■ Data section ■

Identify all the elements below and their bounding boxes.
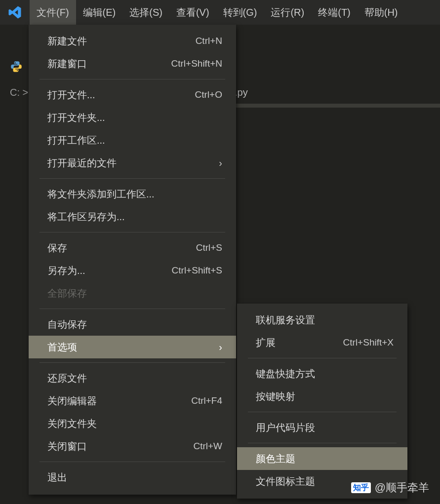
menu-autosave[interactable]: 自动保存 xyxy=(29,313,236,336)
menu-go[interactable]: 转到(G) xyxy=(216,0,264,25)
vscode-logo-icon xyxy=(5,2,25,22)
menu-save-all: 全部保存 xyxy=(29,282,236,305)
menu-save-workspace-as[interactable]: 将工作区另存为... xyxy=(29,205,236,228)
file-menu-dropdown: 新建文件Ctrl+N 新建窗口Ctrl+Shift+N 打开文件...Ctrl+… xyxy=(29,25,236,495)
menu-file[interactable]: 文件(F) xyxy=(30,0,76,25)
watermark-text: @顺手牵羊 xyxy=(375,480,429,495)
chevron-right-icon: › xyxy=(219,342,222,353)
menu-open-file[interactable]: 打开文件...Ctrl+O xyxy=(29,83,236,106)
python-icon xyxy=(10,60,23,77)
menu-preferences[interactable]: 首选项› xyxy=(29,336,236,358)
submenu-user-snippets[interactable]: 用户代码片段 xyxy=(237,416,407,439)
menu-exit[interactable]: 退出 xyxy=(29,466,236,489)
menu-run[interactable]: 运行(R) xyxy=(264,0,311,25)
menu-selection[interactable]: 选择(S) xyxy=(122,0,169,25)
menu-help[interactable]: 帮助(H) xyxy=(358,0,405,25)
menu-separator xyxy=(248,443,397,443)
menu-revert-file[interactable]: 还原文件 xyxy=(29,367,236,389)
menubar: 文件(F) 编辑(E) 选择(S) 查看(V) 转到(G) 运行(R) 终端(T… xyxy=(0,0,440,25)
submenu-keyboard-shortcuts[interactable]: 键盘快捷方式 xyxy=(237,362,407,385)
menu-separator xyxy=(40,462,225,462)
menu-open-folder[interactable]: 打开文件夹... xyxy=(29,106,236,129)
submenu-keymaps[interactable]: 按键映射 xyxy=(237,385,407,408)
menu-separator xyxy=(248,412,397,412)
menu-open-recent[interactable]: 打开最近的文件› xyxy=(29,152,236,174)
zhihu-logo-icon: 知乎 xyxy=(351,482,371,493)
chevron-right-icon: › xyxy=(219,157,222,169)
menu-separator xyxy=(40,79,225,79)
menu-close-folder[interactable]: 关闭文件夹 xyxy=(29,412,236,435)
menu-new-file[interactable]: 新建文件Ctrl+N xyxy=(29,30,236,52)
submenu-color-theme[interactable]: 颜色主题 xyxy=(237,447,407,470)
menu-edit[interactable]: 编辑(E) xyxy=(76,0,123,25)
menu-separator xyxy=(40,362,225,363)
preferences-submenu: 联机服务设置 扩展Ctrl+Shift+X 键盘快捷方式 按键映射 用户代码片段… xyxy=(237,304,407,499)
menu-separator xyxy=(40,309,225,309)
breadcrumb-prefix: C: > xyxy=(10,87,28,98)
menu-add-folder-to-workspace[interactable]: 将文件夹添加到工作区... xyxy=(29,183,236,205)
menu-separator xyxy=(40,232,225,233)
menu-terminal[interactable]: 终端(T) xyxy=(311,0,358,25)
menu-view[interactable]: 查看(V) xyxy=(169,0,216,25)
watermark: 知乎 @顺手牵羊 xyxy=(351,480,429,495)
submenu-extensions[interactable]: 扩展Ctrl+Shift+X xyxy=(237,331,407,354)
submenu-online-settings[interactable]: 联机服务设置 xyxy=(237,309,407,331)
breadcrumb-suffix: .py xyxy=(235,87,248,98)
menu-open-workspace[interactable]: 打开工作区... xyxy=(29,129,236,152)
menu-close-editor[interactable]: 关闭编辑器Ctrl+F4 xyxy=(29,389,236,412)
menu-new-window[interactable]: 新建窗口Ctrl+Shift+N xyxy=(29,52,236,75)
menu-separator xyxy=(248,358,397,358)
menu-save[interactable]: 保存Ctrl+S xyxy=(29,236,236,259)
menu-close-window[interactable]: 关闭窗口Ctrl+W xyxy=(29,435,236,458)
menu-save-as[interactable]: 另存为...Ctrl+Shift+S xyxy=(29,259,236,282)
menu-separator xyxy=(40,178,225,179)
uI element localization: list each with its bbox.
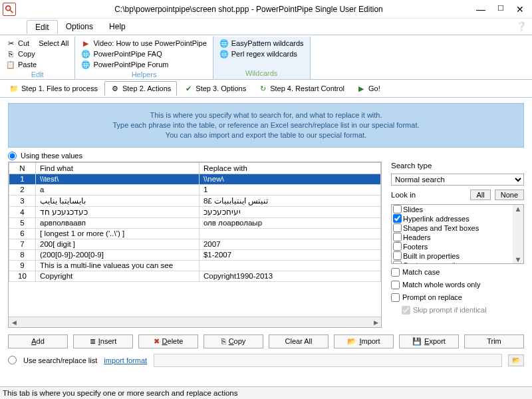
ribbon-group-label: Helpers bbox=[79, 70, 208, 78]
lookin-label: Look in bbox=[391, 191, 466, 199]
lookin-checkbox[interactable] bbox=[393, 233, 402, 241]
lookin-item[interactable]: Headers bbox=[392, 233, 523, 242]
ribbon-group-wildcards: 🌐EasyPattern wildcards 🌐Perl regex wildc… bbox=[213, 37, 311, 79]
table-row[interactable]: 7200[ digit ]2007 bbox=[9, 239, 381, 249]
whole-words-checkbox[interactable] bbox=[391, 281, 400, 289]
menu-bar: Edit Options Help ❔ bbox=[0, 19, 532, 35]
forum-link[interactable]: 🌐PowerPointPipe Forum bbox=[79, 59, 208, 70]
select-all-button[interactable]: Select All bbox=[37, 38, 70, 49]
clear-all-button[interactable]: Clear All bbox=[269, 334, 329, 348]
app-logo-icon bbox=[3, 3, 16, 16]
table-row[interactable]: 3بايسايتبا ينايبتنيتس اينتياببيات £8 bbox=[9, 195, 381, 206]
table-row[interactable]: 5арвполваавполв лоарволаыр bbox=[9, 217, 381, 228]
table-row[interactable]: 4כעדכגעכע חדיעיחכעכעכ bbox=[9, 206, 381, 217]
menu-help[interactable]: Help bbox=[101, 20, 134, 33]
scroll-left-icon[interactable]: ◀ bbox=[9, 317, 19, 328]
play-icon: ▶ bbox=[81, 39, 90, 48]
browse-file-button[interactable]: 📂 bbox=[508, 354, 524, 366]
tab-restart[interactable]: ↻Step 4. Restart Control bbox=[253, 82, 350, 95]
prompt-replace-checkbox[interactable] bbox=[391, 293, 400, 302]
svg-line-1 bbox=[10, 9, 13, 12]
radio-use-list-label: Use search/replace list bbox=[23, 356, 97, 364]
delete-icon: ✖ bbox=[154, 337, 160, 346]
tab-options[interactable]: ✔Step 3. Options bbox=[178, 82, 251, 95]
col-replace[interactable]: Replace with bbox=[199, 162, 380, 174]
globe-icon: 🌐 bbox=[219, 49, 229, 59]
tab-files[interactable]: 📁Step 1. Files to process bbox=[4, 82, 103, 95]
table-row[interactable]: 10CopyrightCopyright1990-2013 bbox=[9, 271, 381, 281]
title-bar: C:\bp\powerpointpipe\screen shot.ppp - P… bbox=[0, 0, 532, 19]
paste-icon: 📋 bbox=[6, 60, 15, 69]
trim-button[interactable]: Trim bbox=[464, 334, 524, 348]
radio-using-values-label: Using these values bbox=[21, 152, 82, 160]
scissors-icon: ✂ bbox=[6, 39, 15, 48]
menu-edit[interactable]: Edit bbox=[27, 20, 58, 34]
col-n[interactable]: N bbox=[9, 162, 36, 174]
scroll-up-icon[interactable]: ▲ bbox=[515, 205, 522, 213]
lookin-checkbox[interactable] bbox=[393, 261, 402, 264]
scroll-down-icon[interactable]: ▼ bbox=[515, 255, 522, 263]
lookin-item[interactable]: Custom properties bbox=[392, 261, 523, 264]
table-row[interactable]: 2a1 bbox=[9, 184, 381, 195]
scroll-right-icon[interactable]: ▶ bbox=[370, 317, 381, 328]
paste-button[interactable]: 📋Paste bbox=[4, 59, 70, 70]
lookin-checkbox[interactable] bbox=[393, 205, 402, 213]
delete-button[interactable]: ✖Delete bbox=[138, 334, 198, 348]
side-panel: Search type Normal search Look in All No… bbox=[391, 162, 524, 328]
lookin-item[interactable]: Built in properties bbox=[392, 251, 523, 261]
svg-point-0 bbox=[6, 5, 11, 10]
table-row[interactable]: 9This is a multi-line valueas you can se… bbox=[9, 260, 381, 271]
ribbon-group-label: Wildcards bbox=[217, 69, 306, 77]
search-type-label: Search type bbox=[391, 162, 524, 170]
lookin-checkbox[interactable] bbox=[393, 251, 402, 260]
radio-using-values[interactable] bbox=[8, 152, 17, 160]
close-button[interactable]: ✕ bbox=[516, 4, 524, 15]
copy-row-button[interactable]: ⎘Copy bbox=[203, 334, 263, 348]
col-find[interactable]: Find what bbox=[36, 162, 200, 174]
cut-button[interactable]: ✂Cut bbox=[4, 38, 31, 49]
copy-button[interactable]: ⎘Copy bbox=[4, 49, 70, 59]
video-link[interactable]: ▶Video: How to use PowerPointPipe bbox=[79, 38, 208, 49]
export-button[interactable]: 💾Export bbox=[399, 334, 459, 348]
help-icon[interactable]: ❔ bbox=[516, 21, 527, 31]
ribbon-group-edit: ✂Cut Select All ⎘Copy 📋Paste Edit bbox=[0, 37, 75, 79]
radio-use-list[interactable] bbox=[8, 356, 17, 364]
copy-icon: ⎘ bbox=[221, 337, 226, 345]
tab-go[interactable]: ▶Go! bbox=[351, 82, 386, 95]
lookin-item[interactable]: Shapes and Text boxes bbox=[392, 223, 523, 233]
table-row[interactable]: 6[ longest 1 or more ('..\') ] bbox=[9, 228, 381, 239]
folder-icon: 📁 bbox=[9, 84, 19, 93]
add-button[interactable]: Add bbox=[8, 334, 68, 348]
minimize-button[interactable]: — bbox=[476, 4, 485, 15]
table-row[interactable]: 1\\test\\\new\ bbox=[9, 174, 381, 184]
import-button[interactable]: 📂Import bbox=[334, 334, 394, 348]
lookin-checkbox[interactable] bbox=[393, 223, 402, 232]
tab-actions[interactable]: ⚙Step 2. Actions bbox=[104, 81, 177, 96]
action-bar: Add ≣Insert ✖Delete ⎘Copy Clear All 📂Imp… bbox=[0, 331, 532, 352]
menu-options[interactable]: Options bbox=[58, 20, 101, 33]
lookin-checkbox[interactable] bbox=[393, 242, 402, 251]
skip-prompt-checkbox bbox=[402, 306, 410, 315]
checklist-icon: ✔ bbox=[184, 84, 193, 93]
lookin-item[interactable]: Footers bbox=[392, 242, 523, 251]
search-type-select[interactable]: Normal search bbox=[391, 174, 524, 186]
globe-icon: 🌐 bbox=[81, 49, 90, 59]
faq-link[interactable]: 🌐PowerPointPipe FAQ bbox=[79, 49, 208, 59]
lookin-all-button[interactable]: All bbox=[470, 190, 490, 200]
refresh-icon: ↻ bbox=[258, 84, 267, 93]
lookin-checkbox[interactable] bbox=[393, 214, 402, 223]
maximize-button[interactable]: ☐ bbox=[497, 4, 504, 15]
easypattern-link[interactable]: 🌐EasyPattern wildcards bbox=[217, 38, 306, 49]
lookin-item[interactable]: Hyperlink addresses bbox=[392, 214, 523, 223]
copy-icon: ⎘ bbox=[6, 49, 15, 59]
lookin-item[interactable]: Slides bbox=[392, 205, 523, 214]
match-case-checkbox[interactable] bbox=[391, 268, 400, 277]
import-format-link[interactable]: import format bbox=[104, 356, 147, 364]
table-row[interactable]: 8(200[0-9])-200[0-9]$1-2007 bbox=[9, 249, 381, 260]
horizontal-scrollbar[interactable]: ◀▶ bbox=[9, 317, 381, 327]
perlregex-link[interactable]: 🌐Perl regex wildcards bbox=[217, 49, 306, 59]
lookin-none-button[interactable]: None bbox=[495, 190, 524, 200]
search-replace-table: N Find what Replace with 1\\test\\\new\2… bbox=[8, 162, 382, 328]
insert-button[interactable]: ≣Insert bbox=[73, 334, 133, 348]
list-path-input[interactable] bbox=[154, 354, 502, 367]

■ Work request ■
Locate the word "group" in the entries, and copy every line where it is found.

■ Task output ■
ribbon-group-label: Helpers bbox=[79, 70, 208, 78]
ribbon-group-wildcards: 🌐EasyPattern wildcards 🌐Perl regex wildc… bbox=[213, 37, 311, 79]
ribbon-group-label: Wildcards bbox=[217, 69, 306, 77]
ribbon-group-edit: ✂Cut Select All ⎘Copy 📋Paste Edit bbox=[0, 37, 75, 79]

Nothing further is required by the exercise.